**Action item**
Check each line below for "piedade" and say how many have it, with no other words.
==*==
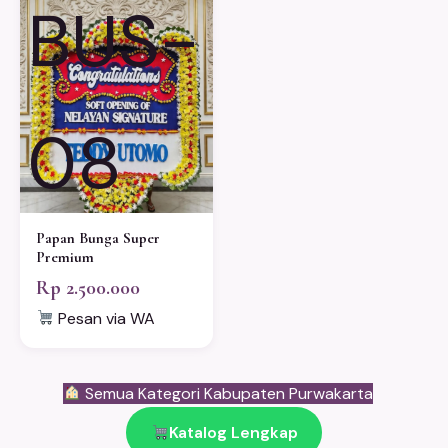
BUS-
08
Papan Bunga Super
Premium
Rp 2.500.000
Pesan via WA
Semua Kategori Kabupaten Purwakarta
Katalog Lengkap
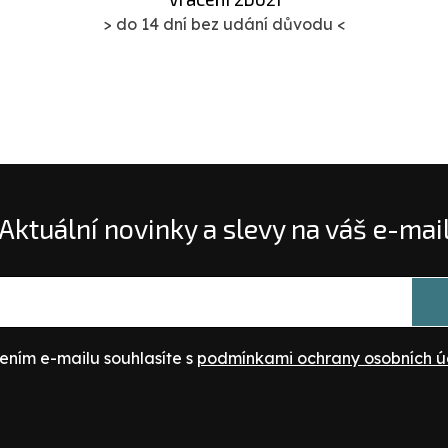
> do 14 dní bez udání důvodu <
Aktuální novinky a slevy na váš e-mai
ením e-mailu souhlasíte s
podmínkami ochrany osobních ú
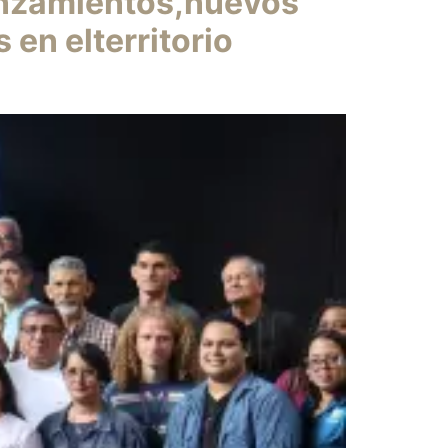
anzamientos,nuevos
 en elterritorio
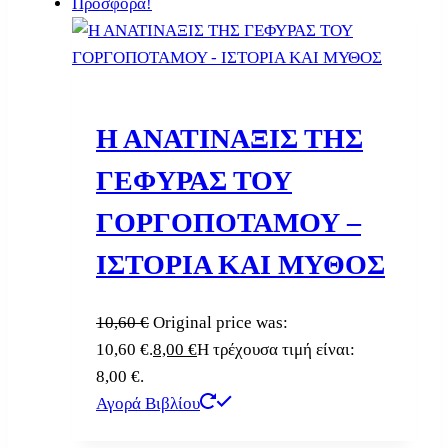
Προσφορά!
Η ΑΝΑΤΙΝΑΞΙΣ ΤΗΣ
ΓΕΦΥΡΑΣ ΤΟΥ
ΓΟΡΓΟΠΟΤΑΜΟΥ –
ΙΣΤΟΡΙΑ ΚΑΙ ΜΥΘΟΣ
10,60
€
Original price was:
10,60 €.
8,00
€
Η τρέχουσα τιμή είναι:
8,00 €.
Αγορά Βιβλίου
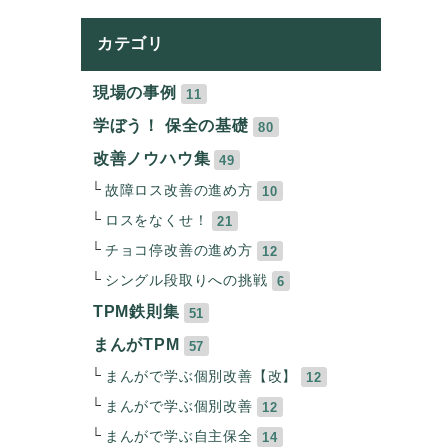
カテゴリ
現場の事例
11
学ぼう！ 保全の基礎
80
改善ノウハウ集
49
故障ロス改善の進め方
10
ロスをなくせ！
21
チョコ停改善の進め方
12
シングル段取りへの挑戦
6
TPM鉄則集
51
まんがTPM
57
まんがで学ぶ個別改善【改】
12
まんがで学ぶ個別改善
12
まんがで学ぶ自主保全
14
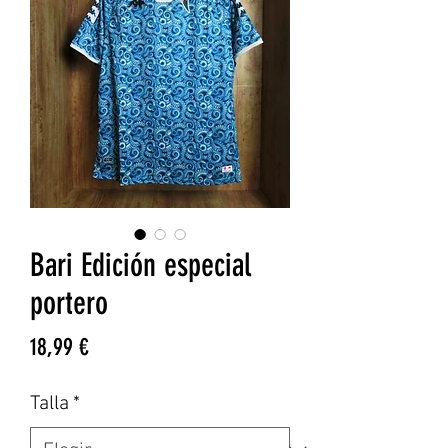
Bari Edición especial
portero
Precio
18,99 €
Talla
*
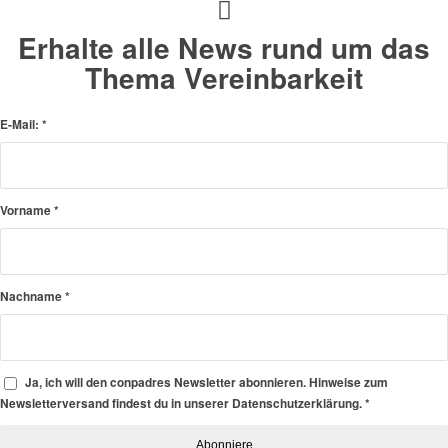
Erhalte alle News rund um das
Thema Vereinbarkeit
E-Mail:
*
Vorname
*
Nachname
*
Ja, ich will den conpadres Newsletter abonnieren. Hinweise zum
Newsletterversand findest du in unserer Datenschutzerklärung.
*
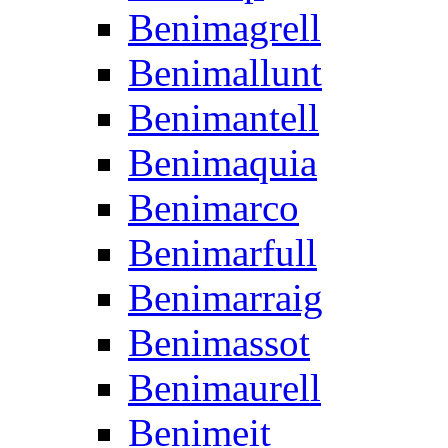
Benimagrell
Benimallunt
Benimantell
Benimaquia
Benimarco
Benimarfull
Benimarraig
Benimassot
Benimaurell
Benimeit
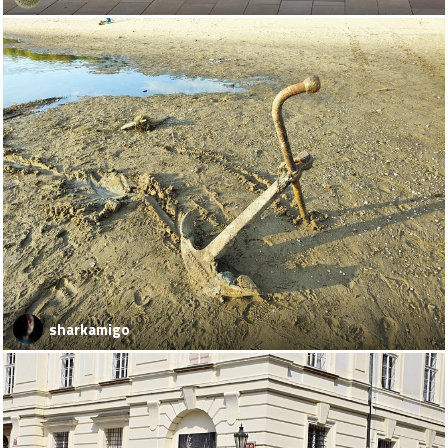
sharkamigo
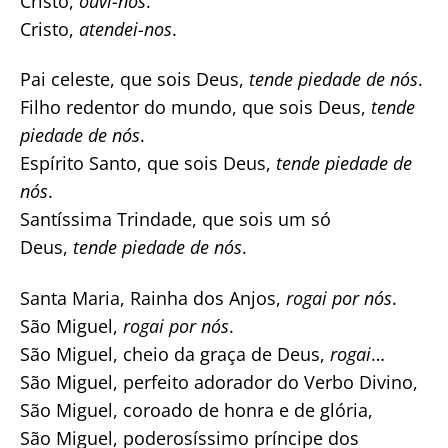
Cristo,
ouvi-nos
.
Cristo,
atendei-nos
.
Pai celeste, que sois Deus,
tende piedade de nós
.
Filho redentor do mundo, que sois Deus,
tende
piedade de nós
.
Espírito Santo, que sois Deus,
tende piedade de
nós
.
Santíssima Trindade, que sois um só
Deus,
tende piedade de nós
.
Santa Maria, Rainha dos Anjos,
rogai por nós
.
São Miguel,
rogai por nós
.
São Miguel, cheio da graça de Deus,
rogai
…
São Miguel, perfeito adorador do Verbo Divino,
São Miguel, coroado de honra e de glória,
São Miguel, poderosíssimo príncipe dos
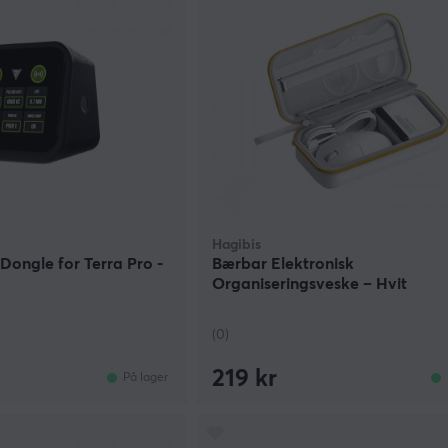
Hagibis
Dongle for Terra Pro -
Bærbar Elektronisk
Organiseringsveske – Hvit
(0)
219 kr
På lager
==*==
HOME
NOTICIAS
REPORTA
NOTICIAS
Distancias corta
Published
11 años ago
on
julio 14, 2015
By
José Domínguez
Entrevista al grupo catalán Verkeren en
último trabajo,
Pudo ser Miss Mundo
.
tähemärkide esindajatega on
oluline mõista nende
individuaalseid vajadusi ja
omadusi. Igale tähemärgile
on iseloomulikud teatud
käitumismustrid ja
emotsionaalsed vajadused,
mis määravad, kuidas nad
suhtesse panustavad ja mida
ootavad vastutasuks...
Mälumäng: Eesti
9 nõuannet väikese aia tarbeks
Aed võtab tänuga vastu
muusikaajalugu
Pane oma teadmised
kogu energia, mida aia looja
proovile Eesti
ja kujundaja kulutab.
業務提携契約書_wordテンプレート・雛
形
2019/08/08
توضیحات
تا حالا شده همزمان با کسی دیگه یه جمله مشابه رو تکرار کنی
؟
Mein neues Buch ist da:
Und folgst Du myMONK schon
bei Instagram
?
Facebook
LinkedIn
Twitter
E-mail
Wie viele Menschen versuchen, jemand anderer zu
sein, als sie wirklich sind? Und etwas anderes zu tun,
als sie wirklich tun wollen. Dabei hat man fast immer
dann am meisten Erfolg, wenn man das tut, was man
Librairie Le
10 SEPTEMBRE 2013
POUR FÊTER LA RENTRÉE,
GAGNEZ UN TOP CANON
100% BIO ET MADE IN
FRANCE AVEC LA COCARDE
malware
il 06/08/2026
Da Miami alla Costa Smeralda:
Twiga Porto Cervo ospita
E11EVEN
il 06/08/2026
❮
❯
==*==
**Exercise output**
4